#### SUPPLIED DATA ####

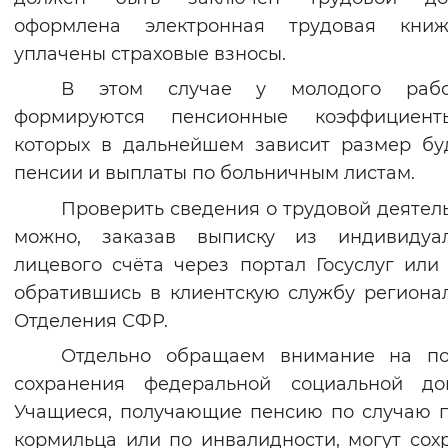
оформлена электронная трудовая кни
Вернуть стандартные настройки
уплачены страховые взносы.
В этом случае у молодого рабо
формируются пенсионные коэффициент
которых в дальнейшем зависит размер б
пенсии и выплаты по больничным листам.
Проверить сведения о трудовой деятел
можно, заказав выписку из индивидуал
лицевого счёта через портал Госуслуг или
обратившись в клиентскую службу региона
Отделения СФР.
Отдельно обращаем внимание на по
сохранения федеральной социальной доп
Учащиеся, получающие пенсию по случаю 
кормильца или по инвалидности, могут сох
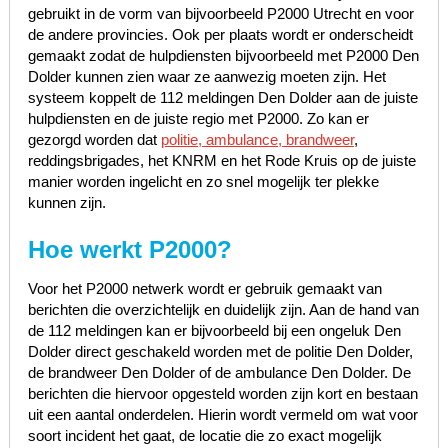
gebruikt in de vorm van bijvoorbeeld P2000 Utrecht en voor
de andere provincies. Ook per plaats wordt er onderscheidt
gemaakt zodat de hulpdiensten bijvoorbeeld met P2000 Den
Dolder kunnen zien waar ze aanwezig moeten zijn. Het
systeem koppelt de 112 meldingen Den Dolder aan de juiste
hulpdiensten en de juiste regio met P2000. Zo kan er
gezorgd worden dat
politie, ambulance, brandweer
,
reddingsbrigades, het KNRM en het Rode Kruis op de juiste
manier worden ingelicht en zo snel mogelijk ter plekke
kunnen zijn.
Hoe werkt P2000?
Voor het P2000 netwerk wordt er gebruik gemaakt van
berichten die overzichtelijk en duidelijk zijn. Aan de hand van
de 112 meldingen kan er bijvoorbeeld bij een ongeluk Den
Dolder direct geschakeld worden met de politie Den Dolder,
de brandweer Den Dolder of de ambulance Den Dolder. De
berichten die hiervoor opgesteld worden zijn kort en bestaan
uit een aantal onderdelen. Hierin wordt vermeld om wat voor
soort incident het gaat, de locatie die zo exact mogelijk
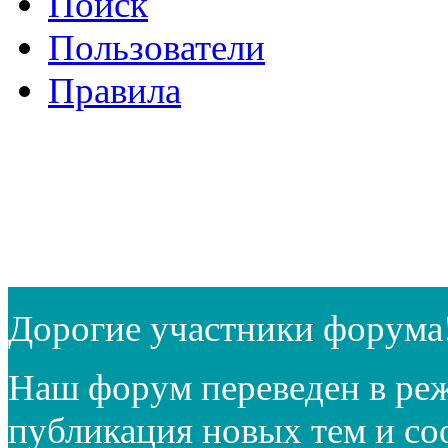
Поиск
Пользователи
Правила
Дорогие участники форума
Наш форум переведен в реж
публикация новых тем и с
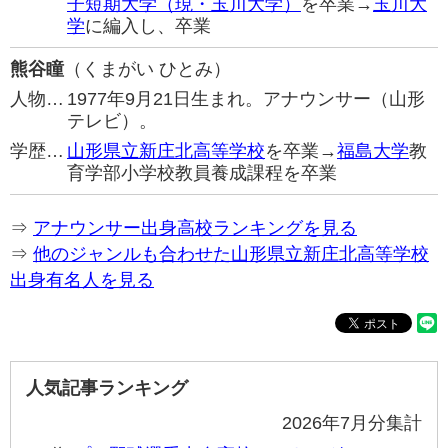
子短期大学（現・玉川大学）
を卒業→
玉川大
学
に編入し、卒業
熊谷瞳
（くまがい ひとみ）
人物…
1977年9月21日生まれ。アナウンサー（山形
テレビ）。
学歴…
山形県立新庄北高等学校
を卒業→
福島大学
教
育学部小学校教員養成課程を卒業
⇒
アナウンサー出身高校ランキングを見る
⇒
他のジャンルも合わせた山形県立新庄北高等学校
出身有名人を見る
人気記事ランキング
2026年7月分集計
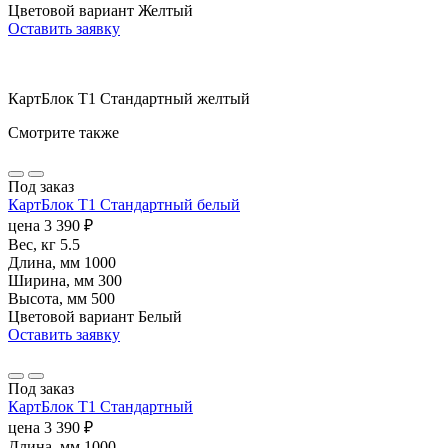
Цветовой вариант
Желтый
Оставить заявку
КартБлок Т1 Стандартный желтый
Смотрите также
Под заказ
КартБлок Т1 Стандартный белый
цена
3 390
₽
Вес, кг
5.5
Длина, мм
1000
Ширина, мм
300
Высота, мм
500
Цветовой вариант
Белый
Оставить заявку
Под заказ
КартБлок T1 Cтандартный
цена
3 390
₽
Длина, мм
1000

####
#### SUPPLIED DATA ####

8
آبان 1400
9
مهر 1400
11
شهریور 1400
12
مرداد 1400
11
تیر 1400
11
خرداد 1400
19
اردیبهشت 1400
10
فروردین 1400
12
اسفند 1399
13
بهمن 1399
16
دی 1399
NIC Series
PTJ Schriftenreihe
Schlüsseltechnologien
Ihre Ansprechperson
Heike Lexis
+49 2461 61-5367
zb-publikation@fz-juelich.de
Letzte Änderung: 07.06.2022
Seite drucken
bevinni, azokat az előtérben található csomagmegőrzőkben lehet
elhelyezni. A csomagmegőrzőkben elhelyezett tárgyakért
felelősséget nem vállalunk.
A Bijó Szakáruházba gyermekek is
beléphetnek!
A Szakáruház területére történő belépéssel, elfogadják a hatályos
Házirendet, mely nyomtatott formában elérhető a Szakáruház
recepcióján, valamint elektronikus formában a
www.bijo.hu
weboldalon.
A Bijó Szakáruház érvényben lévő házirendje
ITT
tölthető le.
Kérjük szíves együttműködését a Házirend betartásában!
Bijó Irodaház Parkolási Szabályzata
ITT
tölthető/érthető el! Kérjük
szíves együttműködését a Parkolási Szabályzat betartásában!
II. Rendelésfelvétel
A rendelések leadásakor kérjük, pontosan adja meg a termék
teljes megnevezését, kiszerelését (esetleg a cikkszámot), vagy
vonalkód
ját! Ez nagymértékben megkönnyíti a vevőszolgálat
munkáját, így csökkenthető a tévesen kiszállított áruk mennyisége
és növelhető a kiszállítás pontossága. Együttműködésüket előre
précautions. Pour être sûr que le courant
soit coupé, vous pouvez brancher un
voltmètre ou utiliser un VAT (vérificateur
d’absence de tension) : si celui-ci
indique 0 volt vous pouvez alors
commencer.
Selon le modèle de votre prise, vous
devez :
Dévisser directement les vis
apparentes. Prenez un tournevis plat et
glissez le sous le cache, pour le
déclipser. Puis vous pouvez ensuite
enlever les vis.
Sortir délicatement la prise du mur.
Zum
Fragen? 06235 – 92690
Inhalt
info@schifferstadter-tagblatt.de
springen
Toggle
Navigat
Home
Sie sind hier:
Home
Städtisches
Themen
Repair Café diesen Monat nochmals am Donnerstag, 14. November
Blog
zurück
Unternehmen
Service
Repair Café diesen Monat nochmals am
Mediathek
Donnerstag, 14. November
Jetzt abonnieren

####

_WORK TASK:_ Go through the records. Copy each line where "juiste" appears.

_RESPONSE TO THE TASK:_
systeem koppelt de 112 meldingen Den Dolder aan de juiste
hulpdiensten en de juiste regio met P2000. Zo kan er
reddingsbrigades, het KNRM en het Rode Kruis op de juiste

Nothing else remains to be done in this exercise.